Here's Why You Should Never Store Food In Your Hotel Mini-Fridge

You and your fellow vacationers are bound to enjoy a meal out or two during a fun vacation. ValuePenguin estimates that the average amount of money that a person spends on food on a four-night domestic trip is $132. No one wants to throw away good leftovers, so most people will take what's left of their meal back to the hotel with them. You stow your food away in the hotel's mini-fridge with plans to eat it the next day, if you don't get distracted by another fancy restaurant. But what if the food you put in there might not be as safe to eat now as you think it is?

Many people are beginning to worry about their food's condition once it's stored in a hotel mini-fridge. In a forum called DC Urban Moms and Dads, some hotel frequenters expressed their concerns about a guest room mini-fridge's temperature being too high. "Are they primarily meant for drinks instead of actual food that needs to be kept cold to prevent spoiling?" one user wondered. So now we ask: Is it safe to leave food in your hotel room's mini-fridge?

What temperature should a fridge be at?

Maybe it's something that you haven't noticed. On a vacation, sometimes that mini-fridge in your hotel room doesn't get used much — but if you're counting on it to keep your frozen vegetables cold or your medication at its specified storage temp, knowing how cold the fridge gets is pertinent information.

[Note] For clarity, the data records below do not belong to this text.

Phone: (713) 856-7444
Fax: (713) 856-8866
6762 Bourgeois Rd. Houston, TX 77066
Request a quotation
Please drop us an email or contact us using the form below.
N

The U.S. Food and Drug Administration recommends that you keep your fridge at or below 40°F (4°C). They recommend your freezer temperature be at 0°F (-18°C). These aren't just suggestions you should think about following — food is less likely to spoil and build harmful bacteria at these temperatures. This includes leftovers and "doggie bags" that you take home from restaurants.

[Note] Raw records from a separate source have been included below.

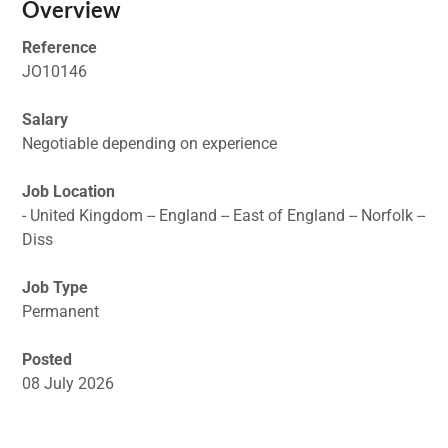
Overview
Reference
JO10146
Salary
Negotiable depending on experience
Job Location
- United Kingdom -- England -- East of England -- Norfolk --
Diss
Job Type
Permanent
Posted
08 July 2026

Temperatures higher than those advised by the FDA put your food at risk of being in the "danger zone." According to the U.S. Department of Agriculture, the "danger zone" is a range of temperatures between 40°F and 140°F. These are prime temperatures for bacteria to grow and multiply at their fastest.

Your hotel fridge might be a drink fridge

Whether or not hotel mini-fridges are meeting the aforementioned temperature standards is a matter that's currently being debated. Over on TripAdvisor, one customer wondered why some of the reviews for a particular hotel said the mini-fridges don't get very cold. The management team of the hotel responded with the following. "In the rooms are coolers and not fridges. [T]he temperature is low enough to keep drinks cool. Should you have any medicine which needs a lower temperature for example, kindly contact our front desk who will be able to keep your items in a separate refrigerator."

Hearing management say your fridge is more suited to keep a beer cool than keep your food cold might make you think twice about trying to hold onto leftovers. Hotels might opt for "drink fridges" instead of actual refrigerators because of money and noise. Walt Strasser, EVP at Minibar Systems Worldwide, tells that the optimal temperature for guest room fridges is 41°F. Some hotels are concerned that larger and colder refrigerators are often noisier than smaller, less cool refrigerators. This isn't the set rule for every hotel, so you should be sure to check your fridge's temperature before storing your food or medications in it.